The recent news item in the Sunday Bulletin about the rising levels of pollution in Temburong River is indeed an eye-opener when it comes to keeping our green environment clean.
We have been blessed with a clean, green habitat that receives regular rainfall and offers a warm temperature all year around.
It's sad to see that some of us take our habitat for granted and hope that the evil we plant by damaging our pristine rainforest areas will somehow go away.
This happens regularly in our beaches as well as when we go picnicking in secluded areas in our rainforest kingdom.
Most picnickers do not clean up and leave it as clean as it was before they arrived.
Lessons on cleaning up after a picnic can be taught to young children, but how can we teach adults?
They should know better and set an example to their young children to act with some responsibility.
Little bad habits such as these can grow to mammoth proportion like what we read in the Sunday Bulletin news.
The pollution on Temburong River, which may have started small, has now reached a worrying level, than us carelessly polluting with left-over food and plastic bags.
Yet as commonsense dictates pollution begins with small actions.

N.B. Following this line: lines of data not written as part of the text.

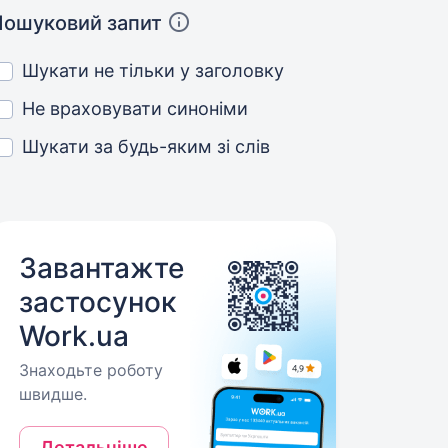
Пошуковий запит
Шукати не тільки у заголовку
Не враховувати синоніми
Шукати за будь-яким зі слів
Завантажте
застосунок
Work.ua
Знаходьте роботу
швидше.
Детальніше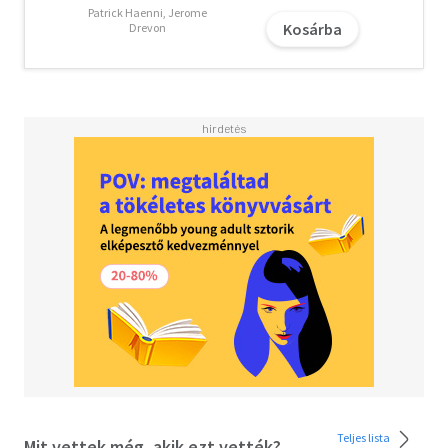
könyvében arra vállalkozik, hogy öt egyszerű, világos
Patrick Haenni, Jerome
Kosárba
Drevon
pontba sűrítse a háború alapelveit.
Az ezeket megvilágító példák ugyan háborús
szituációkból származnak, ám ez a könyv nem csak a
hadtörténet és a hadászati elméletek iránt érdeklődő
olvasónak szól. Az itt kifejtett alapelvek, legyen szó a
szembenálló és a szövetséges erőkhöz való
viszonyunkról, célkitűzésünk meghatározásáról vagy
éppen a kommunikáció fontosságáról, bármiféle
konfliktus során jól alkalmazhatóak, és segítségükkel
könnyebben nyerhetjük meg életünk csatáit.
Olvasd el mások véleményét is!
Teljes lista
Mit vettek még, akik ezt vették?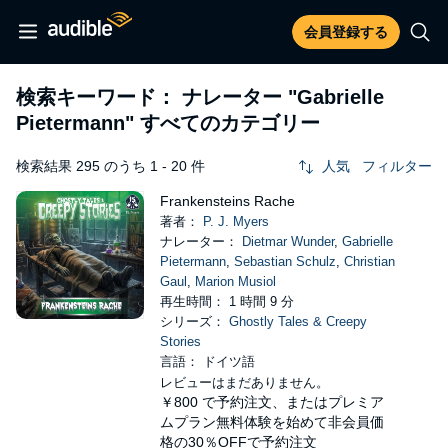
会員登録する
検索キーワード： ナレーター
"Gabrielle
Pietermann"
すべてのカテゴリー
検索結果 295 のうち 1 - 20 件
人気
フィルター
Frankensteins Rache
著者：
P. J. Myers
ナレーター：
Dietmar Wunder
,
Gabrielle
Pietermann
,
Sebastian Schulz
,
Christian
Gaul
,
Marion Musiol
再生時間： 1 時間 9 分
シリーズ：
Ghostly Tales & Creepy
Stories
言語： ドイツ語
レビューはまだありません。
￥800
で予約注文、またはプレミア
ムプラン無料体験を始めて非会員価
格の30％OFFで予約注文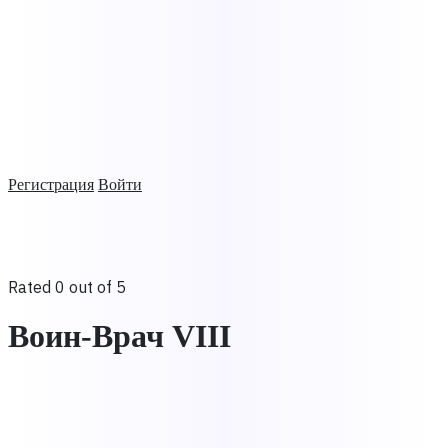
Регистрация
Войти
Rated 0 out of 5
Воин-Врач VIII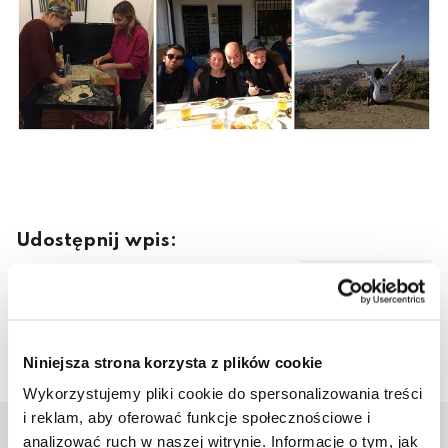
Udostępnij wpis:
1 marca 2019
cebook
Twitter
LinkedIn
Pinterest
Email
Niniejsza strona korzysta z plików cookie
Wykorzystujemy pliki cookie do spersonalizowania treści
i reklam, aby oferować funkcje społecznościowe i
analizować ruch w naszej witrynie. Informacje o tym, jak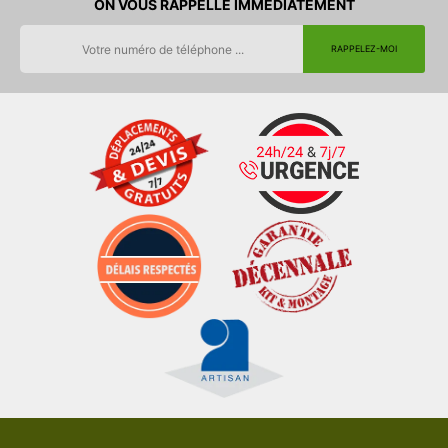
ON VOUS RAPPELLE IMMEDIATEMENT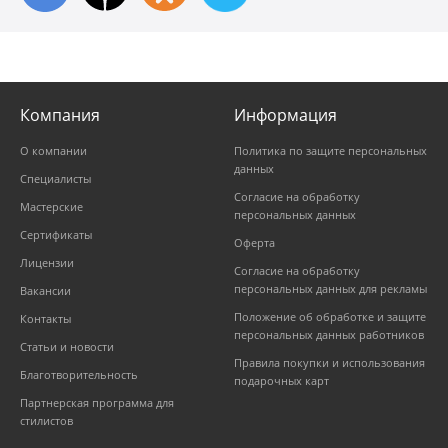
Компания
Информация
О компании
Политика по защите персональных
данных
Специалисты
Согласие на обработку
Мастерские
персональных данных
Сертификаты
Оферта
Лицензии
Согласие на обработку
персональных данных для рекламы
Вакансии
Положение об обработке и защите
Контакты
персональных данных работников
Статьи и новости
Правила покупки и использования
Благотворительность
подарочных карт
Партнерская программа для
стилистов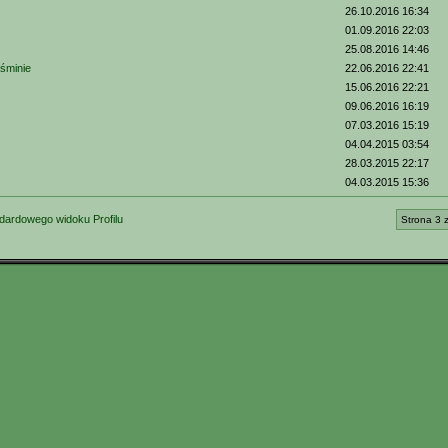
26.10.2016 16:34
01.09.2016 22:03
25.08.2016 14:46
aśminie
22.06.2016 22:41
15.06.2016 22:21
09.06.2016 16:19
07.03.2016 15:19
04.04.2015 03:54
28.03.2015 22:17
04.03.2015 15:36
dardowego widoku Profilu
Strona 3 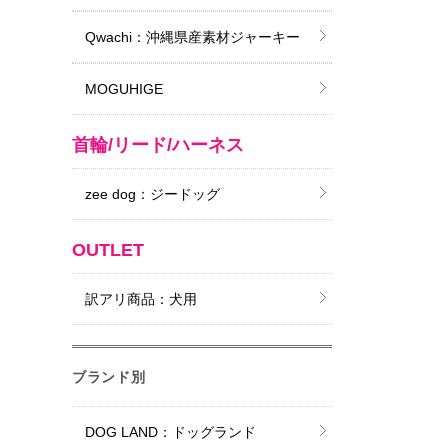
Qwachi：沖縄県産素材ジャーキー
MOGUHIGE
首輪/リード/ハーネス
zee dog：ジードッグ
OUTLET
訳アリ商品：犬用
ブランド別
DOG LAND：ドッグランド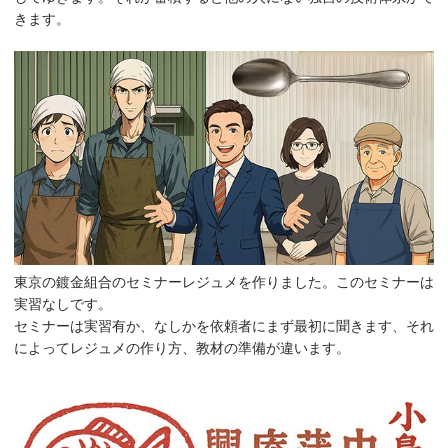
きます。
東京の鍍金組合のセミナーレジュメを作りました。このセミナーは
実習なしです。
セミナーは実習有か、なしかを依頼者にまず最初に聞きます、それ
によってレジュメの作り方、教材の準備が違います。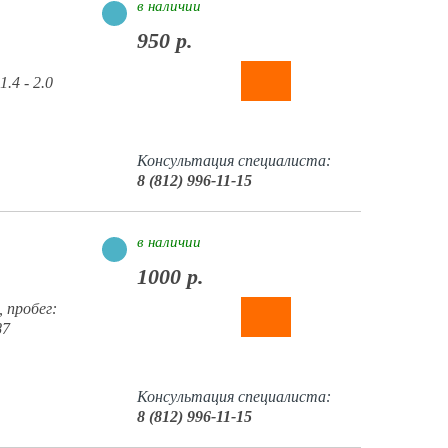
в наличии
950 р.
.4 - 2.0
Консультация специалиста:
8 (812) 996-11-15
в наличии
1000 р.
 пробег:
87
Консультация специалиста:
8 (812) 996-11-15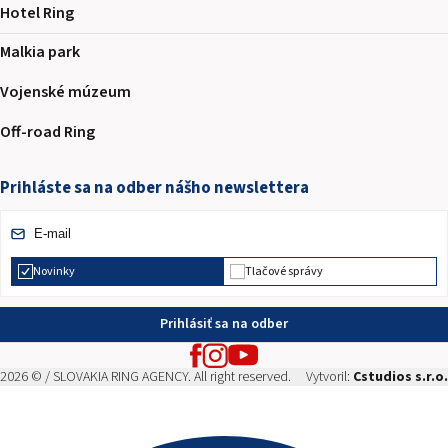
Hotel Ring
Malkia park
Vojenské múzeum
Off-road Ring
Prihláste sa na odber nášho newslettera
Novinky
Tlačové správy
Prihlásiť sa na odber
2026 © / SLOVAKIA RING AGENCY. All right reserved.
Vytvoril:
Cstudios s.r.o.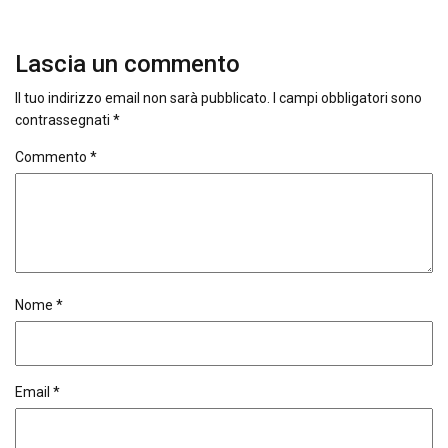
Lascia un commento
Il tuo indirizzo email non sarà pubblicato.
I campi obbligatori sono
contrassegnati
*
Commento
*
Nome
*
Email
*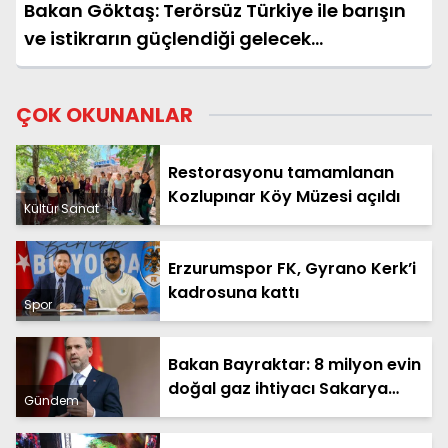
Bakan Göktaş: Terörsüz Türkiye ile barışın
ve istikrarın güçlendiği gelecek
hedefliyoruz
ÇOK OKUNANLAR
Restorasyonu tamamlanan
Kozlupınar Köy Müzesi açıldı
Kültür Sanat
Erzurumspor FK, Gyrano Kerk’i
kadrosuna kattı
Spor
Bakan Bayraktar: 8 milyon evin
doğal gaz ihtiyacı Sakarya
Gündem
Gaz Sahamızdan sağlanacak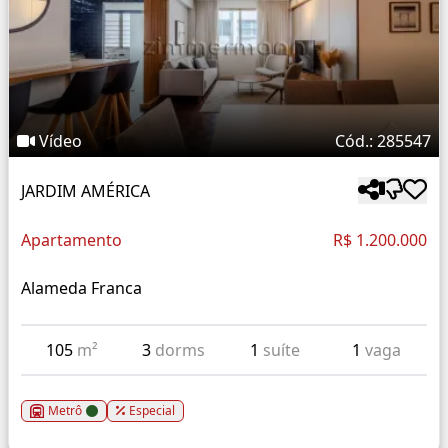
Vídeo
Cód.: 285547
JARDIM AMÉRICA
Apartamento
R$ 1.200.000
Alameda Franca
105
m²
3
dorms
1
suíte
1
vaga
Metrô
Especial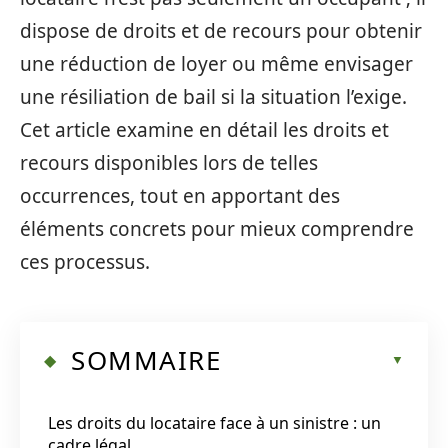
dispose de droits et de recours pour obtenir
une réduction de loyer ou même envisager
une résiliation de bail si la situation l’exige.
Cet article examine en détail les droits et
recours disponibles lors de telles
occurrences, tout en apportant des
éléments concrets pour mieux comprendre
ces processus.
SOMMAIRE
Les droits du locataire face à un sinistre : un
cadre légal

If one litters in a small way to begin with, one may not see or notice the big destruction one can cause by one's sheer unconcern for the environment.
What we read about the Temburong River pollution has ended up with high level authorities visiting after the destruction caught the attention of government authorities.
Luckily action is set to be taken to ensure that damage to the area caused by negligent construction-related activities is reduced.
The Minister of Development himself, who made a working visit to Temburong, said that some quarry operators in the area have been mismanaging their operations, resulting in the rising levels of pollution in the river.
This pollution had not only destroyed the local eco-system but also the very livelihood of people living in the area who are dependent of natural resources provided by the waterways.
The quarry operation has been running in this way for the last three to four decades and authorities found that some of the activities conducted by them had not complied with regulations, bringing negative impacts, especially on the river.
It even resulted in the water quality in Temburong River going down as well as get murky, proving that the filtering process when cleaning gravel dug up from quarries was not up to required standard.
More trouble followed as even the lobster and fish population began to dwindle, hitting the local fishing income.
Hopefully the authorities will act fast and teach the perpetrators how to carry out their business without harming our habitat further.
So we can see what happens when one does not discipline one self against little careless actions against the environment.